Quand le sabordage résonne comme un hallali !
En politique, le dépit est un sentiment bizarre qui peut vous conduire à faire le choix du suicide afin d’éviter ce qui vous parait mortel.
Il n’est pas nécessaire que l’alternative soit réellement fatale. Il suffit seulement que vous soyez confronté à une situation qui vous fuit et vous laisse impuissant même si elle vous incombe en propre et implique la responsabilité pleine et entière de vos actes passés.

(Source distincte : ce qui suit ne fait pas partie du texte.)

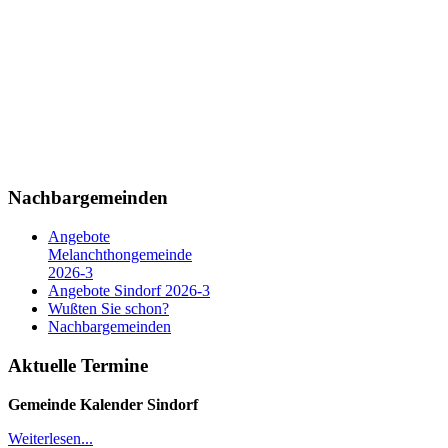
Nachbargemeinden
Angebote
Melanchthongemeinde
2026-3
Angebote Sindorf 2026-3
Wußten Sie schon?
Nachbargemeinden
Aktuelle Termine
Gemeinde Kalender
Sindorf
Weiterlesen...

Au lendemain de ce que d’aucuns ont nommé une nouvelle fois, de manière plus instinctivement désappointée que réellement romantique, « le choc », Manuel Valls a parfaitement donnait l’image de ce trouble convulsif qui conduit à l’irréparable. Tel un bélier prenant un gros chien de garde vigilant pour un loup, il fut prit d’une folie autodestructrice qui le poussa à conduire son troupeau dans le précipice. Submergé, en effet, par la nature et l’ampleur du résultat, il choisit le sabordage en offrant « ses voix » à l’adversaire.
La défaite n’en est pas moins grande. Elle en sera peut-être plus douloureuse. Il le savait mais il l’a fait, quitte à s’en mordre les doigts, plus tard et même si sa démarche s’inscrit dans une optique à long terme. L’objectif était une idée fixe et la méthode un tic obsessionnel compulsif.

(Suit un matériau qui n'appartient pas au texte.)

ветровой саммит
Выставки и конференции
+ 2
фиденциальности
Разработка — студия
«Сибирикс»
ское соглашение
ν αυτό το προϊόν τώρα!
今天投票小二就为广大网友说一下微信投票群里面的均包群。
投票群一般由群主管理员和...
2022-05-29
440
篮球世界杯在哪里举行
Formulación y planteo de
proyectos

Mais hélas nous n’avions pas encore tout vu ni tout entendu.
24 heures plus tard, comme dans un mauvais roman, un hoquet ahurissant du processus de second tour allait se produire, aussi inattendu que stupéfiant.
Martine Aubry, la grande prêtresse gardienne de l’orthodoxie idéologique, la reine du mythe socialiste, sortit du temple où elle s’était enfermée en état de solitude, pour montrer la voix du nord et peut-être aussi celle du sud. Elle appela tous ses « biloutes » à se ranger comme un seul homme derrière Xavier Bertrand, le grand Satan d’hier devenu, par miracle le Saint protecteur du jour.
Alors là, savez-vous, ce fut plus qu’un choc, une espèce de tremblement de terre doublé d’un tsunami.
C’est comme si l’on avait entendu le Pape, berger des Catholiques, recommander à tous ses fidèles d’opter pour le tourisme sexuel… Comme si on avait entendu un Pasteur demander à sa fille de se lancer dans la prostitution afin d’éviter l’expulsion pour loyers impayés…Comme si une épouse délaissée avait poussé son mari volage dans les bras de la bonne afin d’éviter qu’il ne finisse dans ceux de sa cousine Ségolène.
Alors, voyez-vous, je ne sais pas ce que les encartés socialistes vont faire dimanche dans le secret de l’urne et dans le recueillement de leur âme d’électeurs. Ce que je sais, en revanche, c’est que lundi matin, quel que soit le résultat, ils auront un profond sentiment de dépit. Ce désappointement sera dicté soit par la défaite malgré tout augmentée du sentiment d’avoir été pris pour des billes, soit par une victoire de Trafalgar où il auront vu bruler leur honneur et leur espoir de résurrection.